PROBLEM DESCRIPTION: Each line starting at the one that contains "Le comunicamos" and ending at the one that contains "La Commission de sécurité est" must be returned exactly, and the rest of the listing is left out.

INFORMATION GIVEN:

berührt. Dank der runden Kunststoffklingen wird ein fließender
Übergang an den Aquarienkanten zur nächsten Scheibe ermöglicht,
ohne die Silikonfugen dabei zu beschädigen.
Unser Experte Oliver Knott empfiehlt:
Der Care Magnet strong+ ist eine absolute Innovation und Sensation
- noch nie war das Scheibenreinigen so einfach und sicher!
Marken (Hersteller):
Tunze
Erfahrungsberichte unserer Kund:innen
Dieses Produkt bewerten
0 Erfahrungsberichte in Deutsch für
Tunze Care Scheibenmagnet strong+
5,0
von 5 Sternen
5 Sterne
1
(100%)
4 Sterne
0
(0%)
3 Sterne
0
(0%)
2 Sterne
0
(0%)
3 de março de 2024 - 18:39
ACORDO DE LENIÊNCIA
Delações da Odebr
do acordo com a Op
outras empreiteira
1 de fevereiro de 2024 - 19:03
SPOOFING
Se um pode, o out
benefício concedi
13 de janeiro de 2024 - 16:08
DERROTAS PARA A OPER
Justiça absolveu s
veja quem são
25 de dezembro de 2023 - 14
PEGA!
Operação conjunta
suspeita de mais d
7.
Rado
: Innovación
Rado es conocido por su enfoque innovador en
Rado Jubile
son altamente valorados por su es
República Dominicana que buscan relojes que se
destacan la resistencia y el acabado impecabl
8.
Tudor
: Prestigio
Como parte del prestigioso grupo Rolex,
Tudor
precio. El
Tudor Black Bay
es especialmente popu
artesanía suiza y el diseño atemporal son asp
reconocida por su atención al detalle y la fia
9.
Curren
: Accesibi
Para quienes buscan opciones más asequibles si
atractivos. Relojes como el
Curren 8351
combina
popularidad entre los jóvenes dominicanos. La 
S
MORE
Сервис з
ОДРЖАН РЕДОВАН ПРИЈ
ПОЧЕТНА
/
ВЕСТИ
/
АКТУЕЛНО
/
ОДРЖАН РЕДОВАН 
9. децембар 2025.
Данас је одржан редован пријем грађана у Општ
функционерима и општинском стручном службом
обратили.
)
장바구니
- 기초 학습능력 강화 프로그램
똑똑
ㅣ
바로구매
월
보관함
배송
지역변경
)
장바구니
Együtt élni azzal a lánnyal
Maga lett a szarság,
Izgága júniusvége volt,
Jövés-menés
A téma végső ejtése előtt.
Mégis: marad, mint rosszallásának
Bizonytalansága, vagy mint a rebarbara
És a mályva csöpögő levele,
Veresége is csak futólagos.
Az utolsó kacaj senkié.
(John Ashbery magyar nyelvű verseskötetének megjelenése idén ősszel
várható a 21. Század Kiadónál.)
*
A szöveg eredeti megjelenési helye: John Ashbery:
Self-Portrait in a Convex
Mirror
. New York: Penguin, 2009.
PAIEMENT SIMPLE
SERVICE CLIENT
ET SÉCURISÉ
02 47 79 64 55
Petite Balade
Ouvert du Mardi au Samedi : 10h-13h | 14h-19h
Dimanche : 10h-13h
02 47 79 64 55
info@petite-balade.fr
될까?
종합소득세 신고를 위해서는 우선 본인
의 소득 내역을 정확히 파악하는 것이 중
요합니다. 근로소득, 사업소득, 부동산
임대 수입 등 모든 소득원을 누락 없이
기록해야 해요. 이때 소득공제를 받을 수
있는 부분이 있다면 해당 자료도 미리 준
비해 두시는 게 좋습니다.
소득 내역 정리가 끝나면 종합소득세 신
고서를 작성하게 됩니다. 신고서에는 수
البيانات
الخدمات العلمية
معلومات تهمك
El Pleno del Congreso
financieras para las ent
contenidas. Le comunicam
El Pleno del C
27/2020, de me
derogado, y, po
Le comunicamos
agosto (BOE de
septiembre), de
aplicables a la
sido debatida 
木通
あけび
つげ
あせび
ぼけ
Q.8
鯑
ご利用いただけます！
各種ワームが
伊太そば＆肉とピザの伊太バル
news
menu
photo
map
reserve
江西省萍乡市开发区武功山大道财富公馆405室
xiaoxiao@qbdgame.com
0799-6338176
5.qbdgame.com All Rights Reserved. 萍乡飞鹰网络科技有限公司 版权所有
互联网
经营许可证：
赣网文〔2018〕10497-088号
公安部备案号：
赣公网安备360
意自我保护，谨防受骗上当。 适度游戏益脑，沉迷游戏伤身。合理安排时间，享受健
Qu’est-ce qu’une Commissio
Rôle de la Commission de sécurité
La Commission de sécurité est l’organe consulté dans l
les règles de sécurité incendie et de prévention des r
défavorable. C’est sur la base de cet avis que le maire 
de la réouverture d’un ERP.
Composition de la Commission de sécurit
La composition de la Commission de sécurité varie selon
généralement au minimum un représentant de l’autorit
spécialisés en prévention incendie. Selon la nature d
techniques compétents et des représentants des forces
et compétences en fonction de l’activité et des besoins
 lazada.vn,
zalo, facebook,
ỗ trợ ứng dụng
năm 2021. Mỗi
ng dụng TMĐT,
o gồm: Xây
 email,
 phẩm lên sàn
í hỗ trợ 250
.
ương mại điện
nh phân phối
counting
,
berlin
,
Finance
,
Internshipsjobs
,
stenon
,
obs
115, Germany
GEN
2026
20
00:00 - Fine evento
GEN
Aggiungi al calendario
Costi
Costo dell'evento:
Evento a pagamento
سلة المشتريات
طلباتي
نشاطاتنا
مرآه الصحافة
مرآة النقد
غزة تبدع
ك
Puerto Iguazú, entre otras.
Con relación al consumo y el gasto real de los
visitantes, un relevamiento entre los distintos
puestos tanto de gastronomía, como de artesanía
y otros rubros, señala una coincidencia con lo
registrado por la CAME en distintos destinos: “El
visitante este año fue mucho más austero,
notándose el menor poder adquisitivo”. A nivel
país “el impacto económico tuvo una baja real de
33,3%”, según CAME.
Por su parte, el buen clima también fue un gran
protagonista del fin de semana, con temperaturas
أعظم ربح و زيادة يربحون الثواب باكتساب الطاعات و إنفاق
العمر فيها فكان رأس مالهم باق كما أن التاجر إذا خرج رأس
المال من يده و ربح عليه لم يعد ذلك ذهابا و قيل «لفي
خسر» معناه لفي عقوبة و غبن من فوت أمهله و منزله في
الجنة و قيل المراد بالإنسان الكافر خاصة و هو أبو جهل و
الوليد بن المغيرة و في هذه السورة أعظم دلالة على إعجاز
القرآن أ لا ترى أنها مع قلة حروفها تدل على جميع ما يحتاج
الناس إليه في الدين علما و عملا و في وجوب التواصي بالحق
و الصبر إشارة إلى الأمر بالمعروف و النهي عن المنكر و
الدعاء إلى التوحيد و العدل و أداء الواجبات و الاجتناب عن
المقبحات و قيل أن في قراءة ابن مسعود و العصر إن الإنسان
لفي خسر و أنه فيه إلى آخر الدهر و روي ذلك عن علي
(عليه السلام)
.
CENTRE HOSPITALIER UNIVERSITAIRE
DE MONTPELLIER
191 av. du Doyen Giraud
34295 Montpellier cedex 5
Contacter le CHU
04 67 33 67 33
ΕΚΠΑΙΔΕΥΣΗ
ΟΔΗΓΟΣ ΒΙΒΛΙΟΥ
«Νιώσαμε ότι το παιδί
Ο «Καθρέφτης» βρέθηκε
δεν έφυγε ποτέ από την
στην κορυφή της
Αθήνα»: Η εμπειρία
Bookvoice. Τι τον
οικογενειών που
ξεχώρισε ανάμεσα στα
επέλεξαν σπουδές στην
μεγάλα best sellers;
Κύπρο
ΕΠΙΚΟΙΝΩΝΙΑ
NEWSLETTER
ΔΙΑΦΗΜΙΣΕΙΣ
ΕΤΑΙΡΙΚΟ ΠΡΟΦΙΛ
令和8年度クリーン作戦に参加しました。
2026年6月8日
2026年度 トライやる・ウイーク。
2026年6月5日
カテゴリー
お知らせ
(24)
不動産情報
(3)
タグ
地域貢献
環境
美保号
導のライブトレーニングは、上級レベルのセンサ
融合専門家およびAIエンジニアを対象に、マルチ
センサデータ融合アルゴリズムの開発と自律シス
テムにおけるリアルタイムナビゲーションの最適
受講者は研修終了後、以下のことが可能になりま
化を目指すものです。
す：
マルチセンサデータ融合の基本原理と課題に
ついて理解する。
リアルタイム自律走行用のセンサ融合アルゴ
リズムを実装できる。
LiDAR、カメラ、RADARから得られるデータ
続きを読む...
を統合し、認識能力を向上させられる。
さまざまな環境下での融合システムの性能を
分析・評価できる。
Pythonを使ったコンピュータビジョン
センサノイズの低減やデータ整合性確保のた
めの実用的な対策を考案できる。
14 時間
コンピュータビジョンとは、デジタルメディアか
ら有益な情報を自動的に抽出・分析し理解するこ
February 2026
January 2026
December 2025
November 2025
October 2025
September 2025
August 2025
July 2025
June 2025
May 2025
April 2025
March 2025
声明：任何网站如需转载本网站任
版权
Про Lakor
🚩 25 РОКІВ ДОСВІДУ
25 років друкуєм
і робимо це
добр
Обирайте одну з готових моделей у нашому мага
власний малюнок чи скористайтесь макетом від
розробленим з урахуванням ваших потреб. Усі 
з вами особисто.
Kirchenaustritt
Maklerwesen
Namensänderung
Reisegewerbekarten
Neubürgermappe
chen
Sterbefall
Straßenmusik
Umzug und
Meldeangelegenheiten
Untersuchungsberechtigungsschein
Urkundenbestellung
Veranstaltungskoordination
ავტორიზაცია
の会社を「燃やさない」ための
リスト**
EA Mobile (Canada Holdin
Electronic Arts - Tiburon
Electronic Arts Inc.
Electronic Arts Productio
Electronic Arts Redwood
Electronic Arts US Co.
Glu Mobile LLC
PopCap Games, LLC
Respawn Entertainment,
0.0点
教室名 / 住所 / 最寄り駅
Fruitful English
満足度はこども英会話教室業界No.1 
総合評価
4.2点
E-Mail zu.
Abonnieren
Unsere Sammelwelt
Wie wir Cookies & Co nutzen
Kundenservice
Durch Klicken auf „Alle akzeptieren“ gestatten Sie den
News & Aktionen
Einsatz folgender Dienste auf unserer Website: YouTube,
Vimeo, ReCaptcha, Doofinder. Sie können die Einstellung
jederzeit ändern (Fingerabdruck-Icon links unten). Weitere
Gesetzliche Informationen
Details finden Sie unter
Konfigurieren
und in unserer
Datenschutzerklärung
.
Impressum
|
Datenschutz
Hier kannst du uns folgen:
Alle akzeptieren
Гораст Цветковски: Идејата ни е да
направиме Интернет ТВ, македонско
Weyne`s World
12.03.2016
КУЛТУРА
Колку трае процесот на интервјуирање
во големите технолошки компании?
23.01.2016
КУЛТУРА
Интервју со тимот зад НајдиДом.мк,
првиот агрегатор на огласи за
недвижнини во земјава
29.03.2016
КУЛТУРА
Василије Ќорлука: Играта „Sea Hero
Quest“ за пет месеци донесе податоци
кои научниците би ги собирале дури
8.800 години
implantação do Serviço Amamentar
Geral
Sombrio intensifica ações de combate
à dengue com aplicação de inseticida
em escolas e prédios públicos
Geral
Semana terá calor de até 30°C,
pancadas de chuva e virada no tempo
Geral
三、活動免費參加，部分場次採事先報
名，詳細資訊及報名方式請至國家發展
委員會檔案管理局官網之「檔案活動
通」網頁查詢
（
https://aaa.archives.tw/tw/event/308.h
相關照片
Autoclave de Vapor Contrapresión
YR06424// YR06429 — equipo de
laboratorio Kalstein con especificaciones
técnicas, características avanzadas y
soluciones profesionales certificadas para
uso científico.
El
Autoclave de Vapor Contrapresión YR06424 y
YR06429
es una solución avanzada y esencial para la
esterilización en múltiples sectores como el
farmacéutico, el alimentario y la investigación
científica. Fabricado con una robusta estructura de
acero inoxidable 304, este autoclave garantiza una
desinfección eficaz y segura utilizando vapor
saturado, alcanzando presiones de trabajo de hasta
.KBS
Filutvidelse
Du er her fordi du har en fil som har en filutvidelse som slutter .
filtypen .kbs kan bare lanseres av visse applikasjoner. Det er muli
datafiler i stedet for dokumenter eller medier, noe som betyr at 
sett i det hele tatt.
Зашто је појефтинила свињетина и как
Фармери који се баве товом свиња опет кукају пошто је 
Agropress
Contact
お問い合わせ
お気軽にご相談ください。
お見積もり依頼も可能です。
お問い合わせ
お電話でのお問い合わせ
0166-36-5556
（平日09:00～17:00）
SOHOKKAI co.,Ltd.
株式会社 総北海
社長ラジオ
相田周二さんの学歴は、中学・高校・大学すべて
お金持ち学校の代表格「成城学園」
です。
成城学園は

SOLUTION:
Le comunicamos
agosto (BOE de
septiembre), de
aplicables a la
sido debatida 
木通
あけび
つげ
あせび
ぼけ
Q.8
鯑
ご利用いただけます！
各種ワームが
伊太そば＆肉とピザの伊太バル
news
menu
photo
map
reserve
江西省萍乡市开发区武功山大道财富公馆405室
xiaoxiao@qbdgame.com
0799-6338176
5.qbdgame.com All Rights Reserved. 萍乡飞鹰网络科技有限公司 版权所有
互联网
经营许可证：
赣网文〔2018〕10497-088号
公安部备案号：
赣公网安备360
意自我保护，谨防受骗上当。 适度游戏益脑，沉迷游戏伤身。合理安排时间，享受健
Qu’est-ce qu’une Commissio
Rôle de la Commission de sécurité
La Commission de sécurité est l’organe consulté dans l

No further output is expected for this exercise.